▶ Work item: Could each entry below be printed again exactly as given?
Data records Block Start
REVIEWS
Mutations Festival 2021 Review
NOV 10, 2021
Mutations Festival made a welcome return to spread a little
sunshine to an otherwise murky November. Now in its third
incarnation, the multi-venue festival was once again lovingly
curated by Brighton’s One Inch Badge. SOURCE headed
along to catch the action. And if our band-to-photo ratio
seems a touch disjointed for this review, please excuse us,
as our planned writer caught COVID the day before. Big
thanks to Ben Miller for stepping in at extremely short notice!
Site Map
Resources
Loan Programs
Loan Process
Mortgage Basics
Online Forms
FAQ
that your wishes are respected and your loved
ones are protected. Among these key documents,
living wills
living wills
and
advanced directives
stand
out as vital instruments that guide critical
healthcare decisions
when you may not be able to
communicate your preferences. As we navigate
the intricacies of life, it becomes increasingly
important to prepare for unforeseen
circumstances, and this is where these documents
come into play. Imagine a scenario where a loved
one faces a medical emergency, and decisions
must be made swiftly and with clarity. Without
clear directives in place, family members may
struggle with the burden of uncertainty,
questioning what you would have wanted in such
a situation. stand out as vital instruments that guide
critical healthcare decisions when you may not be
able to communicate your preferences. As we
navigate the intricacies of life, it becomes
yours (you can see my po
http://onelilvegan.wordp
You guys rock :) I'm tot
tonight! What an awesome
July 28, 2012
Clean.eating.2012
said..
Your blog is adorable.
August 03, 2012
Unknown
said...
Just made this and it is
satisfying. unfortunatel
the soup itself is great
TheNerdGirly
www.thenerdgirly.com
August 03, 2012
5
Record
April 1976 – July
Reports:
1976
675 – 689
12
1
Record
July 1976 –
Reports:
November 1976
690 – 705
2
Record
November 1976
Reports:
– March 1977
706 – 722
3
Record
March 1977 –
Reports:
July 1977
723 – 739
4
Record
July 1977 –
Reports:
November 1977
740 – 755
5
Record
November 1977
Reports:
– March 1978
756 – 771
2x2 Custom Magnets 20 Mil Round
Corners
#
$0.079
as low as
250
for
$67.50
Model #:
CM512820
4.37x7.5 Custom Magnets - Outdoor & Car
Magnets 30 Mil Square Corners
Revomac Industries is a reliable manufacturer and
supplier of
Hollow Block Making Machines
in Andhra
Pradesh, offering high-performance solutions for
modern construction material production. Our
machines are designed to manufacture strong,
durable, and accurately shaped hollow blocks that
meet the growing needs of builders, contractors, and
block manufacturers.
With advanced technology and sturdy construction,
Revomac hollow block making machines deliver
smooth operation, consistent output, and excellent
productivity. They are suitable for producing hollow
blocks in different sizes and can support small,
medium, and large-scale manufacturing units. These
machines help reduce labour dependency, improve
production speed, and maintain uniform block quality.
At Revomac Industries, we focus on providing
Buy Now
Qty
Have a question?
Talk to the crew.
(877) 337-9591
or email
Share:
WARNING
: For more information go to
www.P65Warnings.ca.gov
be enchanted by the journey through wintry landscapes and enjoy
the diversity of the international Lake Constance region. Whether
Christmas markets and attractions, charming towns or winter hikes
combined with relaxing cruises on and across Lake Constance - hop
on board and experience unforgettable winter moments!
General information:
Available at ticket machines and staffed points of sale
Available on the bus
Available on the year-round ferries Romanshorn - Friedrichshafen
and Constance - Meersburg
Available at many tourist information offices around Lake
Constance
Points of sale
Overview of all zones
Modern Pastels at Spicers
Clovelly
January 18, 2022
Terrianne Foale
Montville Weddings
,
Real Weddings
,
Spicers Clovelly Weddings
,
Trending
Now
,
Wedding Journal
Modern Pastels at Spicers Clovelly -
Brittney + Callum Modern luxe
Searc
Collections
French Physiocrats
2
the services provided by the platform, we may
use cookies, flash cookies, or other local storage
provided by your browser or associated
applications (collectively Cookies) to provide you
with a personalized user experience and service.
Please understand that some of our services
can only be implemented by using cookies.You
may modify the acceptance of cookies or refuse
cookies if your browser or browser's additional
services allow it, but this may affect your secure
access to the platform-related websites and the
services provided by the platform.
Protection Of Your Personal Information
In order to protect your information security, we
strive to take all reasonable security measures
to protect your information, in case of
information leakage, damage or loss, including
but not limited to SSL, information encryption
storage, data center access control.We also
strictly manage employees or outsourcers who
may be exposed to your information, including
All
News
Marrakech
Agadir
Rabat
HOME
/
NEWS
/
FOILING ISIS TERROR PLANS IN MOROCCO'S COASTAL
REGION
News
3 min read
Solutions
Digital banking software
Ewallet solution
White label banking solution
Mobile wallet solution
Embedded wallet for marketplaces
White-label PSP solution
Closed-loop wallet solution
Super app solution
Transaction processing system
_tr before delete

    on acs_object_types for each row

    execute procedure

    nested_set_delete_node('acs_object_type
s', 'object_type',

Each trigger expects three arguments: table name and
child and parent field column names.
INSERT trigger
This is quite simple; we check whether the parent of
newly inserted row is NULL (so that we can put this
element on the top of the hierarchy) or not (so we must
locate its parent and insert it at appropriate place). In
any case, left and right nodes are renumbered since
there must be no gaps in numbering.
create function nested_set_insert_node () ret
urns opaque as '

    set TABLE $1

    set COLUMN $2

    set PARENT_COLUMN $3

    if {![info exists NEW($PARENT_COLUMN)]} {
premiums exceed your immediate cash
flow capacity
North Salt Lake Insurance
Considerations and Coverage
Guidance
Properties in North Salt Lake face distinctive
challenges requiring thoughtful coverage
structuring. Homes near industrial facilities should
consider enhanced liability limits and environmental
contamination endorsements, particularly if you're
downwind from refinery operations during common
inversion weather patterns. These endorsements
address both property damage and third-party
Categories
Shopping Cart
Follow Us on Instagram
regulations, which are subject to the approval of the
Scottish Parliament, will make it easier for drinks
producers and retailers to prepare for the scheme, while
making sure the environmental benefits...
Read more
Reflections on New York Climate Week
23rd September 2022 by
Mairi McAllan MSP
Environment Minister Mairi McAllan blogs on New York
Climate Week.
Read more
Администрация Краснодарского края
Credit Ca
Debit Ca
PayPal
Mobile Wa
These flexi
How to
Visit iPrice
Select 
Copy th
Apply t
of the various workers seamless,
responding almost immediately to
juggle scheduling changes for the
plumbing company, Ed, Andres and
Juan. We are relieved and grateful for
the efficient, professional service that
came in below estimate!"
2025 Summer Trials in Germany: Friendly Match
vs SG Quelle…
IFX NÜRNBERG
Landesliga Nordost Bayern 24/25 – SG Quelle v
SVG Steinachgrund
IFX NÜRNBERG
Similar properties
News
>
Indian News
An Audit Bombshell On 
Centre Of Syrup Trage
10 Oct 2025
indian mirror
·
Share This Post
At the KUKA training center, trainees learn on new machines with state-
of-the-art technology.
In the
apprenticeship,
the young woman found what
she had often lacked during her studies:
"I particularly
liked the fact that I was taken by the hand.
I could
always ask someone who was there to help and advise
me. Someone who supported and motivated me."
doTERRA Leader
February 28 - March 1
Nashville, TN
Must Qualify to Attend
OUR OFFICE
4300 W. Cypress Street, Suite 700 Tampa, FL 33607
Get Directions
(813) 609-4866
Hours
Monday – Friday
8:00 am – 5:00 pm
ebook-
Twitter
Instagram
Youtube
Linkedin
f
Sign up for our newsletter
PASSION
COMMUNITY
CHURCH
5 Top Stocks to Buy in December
Data records Block End
▶ Written response:
REVIEWS
Mutations Festival 2021 Review
NOV 10, 2021
Mutations Festival made a welcome return to spread a little
sunshine to an otherwise murky November. Now in its third
incarnation, the multi-venue festival was once again lovingly
curated by Brighton’s One Inch Badge. SOURCE headed
along to catch the action. And if our band-to-photo ratio
seems a touch disjointed for this review, please excuse us,
as our planned writer caught COVID the day before. Big
thanks to Ben Miller for stepping in at extremely short notice!
Site Map
Resources
Loan Programs
Loan Process
Mortgage Basics
Online Forms
FAQ
that your wishes are respected and your loved
ones are protected. Among these key documents,
living wills
living wills
and
advanced directives
stand
out as vital instruments that guide critical
healthcare decisions
when you may not be able to
communicate your preferences. As we navigate
the intricacies of life, it becomes increasingly
important to prepare for unforeseen
circumstances, and this is where these documents
come into play. Imagine a scenario where a loved
one faces a medical emergency, and decisions
must be made swiftly and with clarity. Without
clear directives in place, family members may
struggle with the burden of uncertainty,
questioning what you would have wanted in such
a situation. stand out as vital instruments that guide
critical healthcare decisions when you may not be
able to communicate your preferences. As we
navigate the intricacies of life, it becomes
yours (you can see my po
http://onelilvegan.wordp
You guys rock :) I'm tot
tonight! What an awesome
July 28, 2012
Clean.eating.2012
said..
Your blog is adorable.
August 03, 2012
Unknown
said...
Just made this and it is
satisfying. unfortunatel
the soup itself is great
TheNerdGirly
www.thenerdgirly.com
August 03, 2012
5
Record
April 1976 – July
Reports:
1976
675 – 689
12
1
Record
July 1976 –
Reports:
November 1976
690 – 705
2
Record
November 1976
Reports:
– March 1977
706 – 722
3
Record
March 1977 –
Reports:
July 1977
723 – 739
4
Record
July 1977 –
Reports:
November 1977
740 – 755
5
Record
November 1977
Reports:
– March 1978
756 – 771
2x2 Custom Magnets 20 Mil Round
Corners
#
$0.079
as low as
250
for
$67.50
Model #:
CM512820
4.37x7.5 Custom Magnets - Outdoor & Car
Magnets 30 Mil Square Corners
Revomac Industries is a reliable manufacturer and
supplier of
Hollow Block Making Machines
in Andhra
Pradesh, offering high-performance solutions for
modern construction material production. Our
machines are designed to manufacture strong,
durable, and accurately shaped hollow blocks that
meet the growing needs of builders, contractors, and
block manufacturers.
With advanced technology and sturdy construction,
Revomac hollow block making machines deliver
smooth operation, consistent output, and excellent
productivity. They are suitable for producing hollow
blocks in different sizes and can support small,
medium, and large-scale manufacturing units. These
machines help reduce labour dependency, improve
production speed, and maintain uniform block quality.
At Revomac Industries, we focus on providing
Buy Now
Qty
Have a question?
Talk to the crew.
(877) 337-9591
or email
Share:
WARNING
: For more information go to
www.P65Warnings.ca.gov
be enchanted by the journey through wintry landscapes and enjoy
the diversity of the international Lake Constance region. Whether
Christmas markets and attractions, charming towns or winter hikes
combined with relaxing cruises on and across Lake Constance - hop
on board and experience unforgettable winter moments!
General information:
Available at ticket machines and staffed points of sale
Available on the bus
Available on the year-round ferries Romanshorn - Friedrichshafen
and Constance - Meersburg
Available at many tourist information offices around Lake
Constance
Points of sale
Overview of all zones
Modern Pastels at Spicers
Clovelly
January 18, 2022
Terrianne Foale
Montville Weddings
,
Real Weddings
,
Spicers Clovelly Weddings
,
Trending
Now
,
Wedding Journal
Modern Pastels at Spicers Clovelly -
Brittney + Callum Modern luxe
Searc
Collections
French Physiocrats
2
the services provided by the platform, we may
use cookies, flash cookies, or other local storage
provided by your browser or associated
applications (collectively Cookies) to provide you
with a personalized user experience and service.
Please understand that some of our services
can only be implemented by using cookies.You
may modify the acceptance of cookies or refuse
cookies if your browser or browser's additional
services allow it, but this may affect your secure
access to the platform-related websites and the
services provided by the platform.
Protection Of Your Personal Information
In order to protect your information security, we
strive to take all reasonable security measures
to protect your information, in case of
information leakage, damage or loss, including
but not limited to SSL, information encryption
storage, data center access control.We also
strictly manage employees or outsourcers who
may be exposed to your information, including
All
News
Marrakech
Agadir
Rabat
HOME
/
NEWS
/
FOILING ISIS TERROR PLANS IN MOROCCO'S COASTAL
REGION
News
3 min read
Solutions
Digital banking software
Ewallet solution
White label banking solution
Mobile wallet solution
Embedded wallet for marketplaces
White-label PSP solution
Closed-loop wallet solution
Super app solution
Transaction processing system
_tr before delete

    on acs_object_types for each row

    execute procedure

    nested_set_delete_node('acs_object_type
s', 'object_type',

Each trigger expects three arguments: table name and
child and parent field column names.
INSERT trigger
This is quite simple; we check whether the parent of
newly inserted row is NULL (so that we can put this
element on the top of the hierarchy) or not (so we must
locate its parent and insert it at appropriate place). In
any case, left and right nodes are renumbered since
there must be no gaps in numbering.
create function nested_set_insert_node () ret
urns opaque as '

    set TABLE $1

    set COLUMN $2

    set PARENT_COLUMN $3

    if {![info exists NEW($PARENT_COLUMN)]} {
premiums exceed your immediate cash
flow capacity
North Salt Lake Insurance
Considerations and Coverage
Guidance
Properties in North Salt Lake face distinctive
challenges requiring thoughtful coverage
structuring. Homes near industrial facilities should
consider enhanced liability limits and environmental
contamination endorsements, particularly if you're
downwind from refinery operations during common
inversion weather patterns. These endorsements
address both property damage and third-party
Categories
Shopping Cart
Follow Us on Instagram
regulations, which are subject to the approval of the
Scottish Parliament, will make it easier for drinks
producers and retailers to prepare for the scheme, while
making sure the environmental benefits...
Read more
Reflections on New York Climate Week
23rd September 2022 by
Mairi McAllan MSP
Environment Minister Mairi McAllan blogs on New York
Climate Week.
Read more
Администрация Краснодарского края
Credit Ca
Debit Ca
PayPal
Mobile Wa
These flexi
How to
Visit iPrice
Select 
Copy th
Apply t
of the various workers seamless,
responding almost immediately to
juggle scheduling changes for the
plumbing company, Ed, Andres and
Juan. We are relieved and grateful for
the efficient, professional service that
came in below estimate!"
2025 Summer Trials in Germany: Friendly Match
vs SG Quelle…
IFX NÜRNBERG
Landesliga Nordost Bayern 24/25 – SG Quelle v
SVG Steinachgrund
IFX NÜRNBERG
Similar properties
News
>
Indian News
An Audit Bombshell On 
Centre Of Syrup Trage
10 Oct 2025
indian mirror
·
Share This Post
At the KUKA training center, trainees learn on new machines with state-
of-the-art technology.
In the
apprenticeship,
the young woman found what
she had often lacked during her studies:
"I particularly
liked the fact that I was taken by the hand.
I could
always ask someone who was there to help and advise
me. Someone who supported and motivated me."
doTERRA Leader
February 28 - March 1
Nashville, TN
Must Qualify to Attend
OUR OFFICE
4300 W. Cypress Street, Suite 700 Tampa, FL 33607
Get Directions
(813) 609-4866
Hours
Monday – Friday
8:00 am – 5:00 pm
ebook-
Twitter
Instagram
Youtube
Linkedin
f
Sign up for our newsletter
PASSION
COMMUNITY
CHURCH
5 Top Stocks to Buy in December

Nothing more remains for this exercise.